Because in principle, an email address should identify a particular person, we use this for that purpose. After they have made their first post to your comments facility, they are sent an email at that address, containing a link that they must use to verify that they have access to that email address. Once they have done that, they are added to our verified list. This in itself shouldn't automatically grant them any privileges above that of anonymous visitor. This should be a manual process, carried out by a human on behalf of the site. We store the email address on the server, for future use and also at the user's end for their future convenience, via a cookie. For best practice, it would be best for the cookie stored copy to be hashed or obscured in some way, as a step towards protecting their privacy. Hash comparisons are a trivial matter and can be sped up through use of secondary identifiers, which is explained in more detail in the Tokenised forms article. If you have the means, weak(ish) encryption might be better than hashing and simplifies checking on the server.

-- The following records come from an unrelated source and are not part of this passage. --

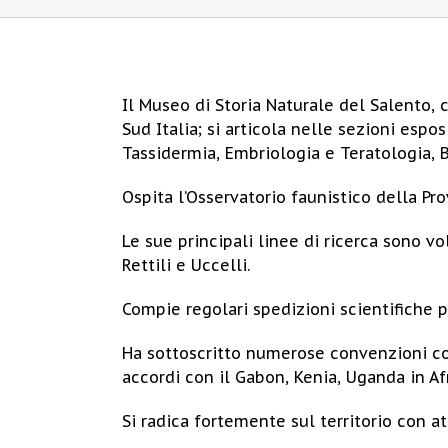
Il Museo di Storia Naturale del Salento, 
Sud Italia; si articola nelle sezioni esp
Tassidermia, Embriologia e Teratologia, B
Ospita l’Osservatorio faunistico della Pro
Le sue principali linee di ricerca sono vo
Rettili e Uccelli.
Compie regolari spedizioni scientifiche pe
Ha sottoscritto numerose convenzioni con 
accordi con il Gabon, Kenia, Uganda in Af
Si radica fortemente sul territorio con att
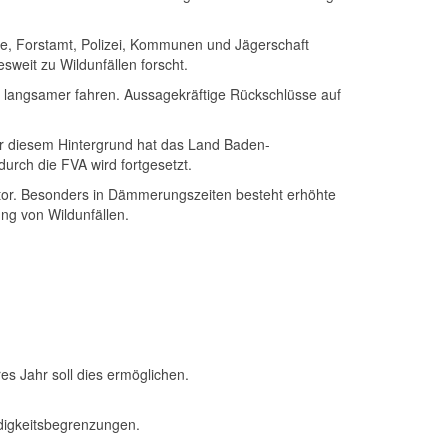
de, Forstamt, Polizei, Kommunen und Jägerschaft
sweit zu Wildunfällen forscht.
 langsamer fahren. Aussagekräftige Rückschlüsse auf
or diesem Hintergrund hat das
Land Baden-
urch die FVA wird fortgesetzt.
tor. Besonders in Dämmerungszeiten besteht erhöhte
ng von Wildunfällen.
es Jahr soll dies ermöglichen.
digkeitsbegrenzungen.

If we don't get the email address verified through the user clicking the emailed link within a specific period of time, then we discard their post and flag that email address for further consideration. If they continue to not verify that email address, but make more posts, then we might decide to flag that email address as a potential spammer, or at least somebody who isn't willing to play by the rules. That is for you to decide and again, should be a manual process.
Once verified and the user's posts aren't ringing any alarm bells with you, then we may decide that subsequent posts that are identified by that email address, are reasonably trustworthy and can proceed to be displayed on our site, without needing to be pre-moderated. They are now a trusted user and that allows them to post to your comments facility without moderation, nothing else. This privilege can be revoked at a later date, if they start to abuse it.
Privilege escalation
You may also have other facilities on your site that users can interact with, such as discussion boards or forums, personal journals, which are more or less sub-blogs, and so on. It is recommended that access to these facilities require a more detailed registration and verification scheme than simply verifying an email address. Additional to an email address, a username and password, along with optional display name and security question, should be provided by the user. The account should still be verified and preferably granted the elevated privileges on a manual basis, when you are confident about allowing that person to post freely to your web site.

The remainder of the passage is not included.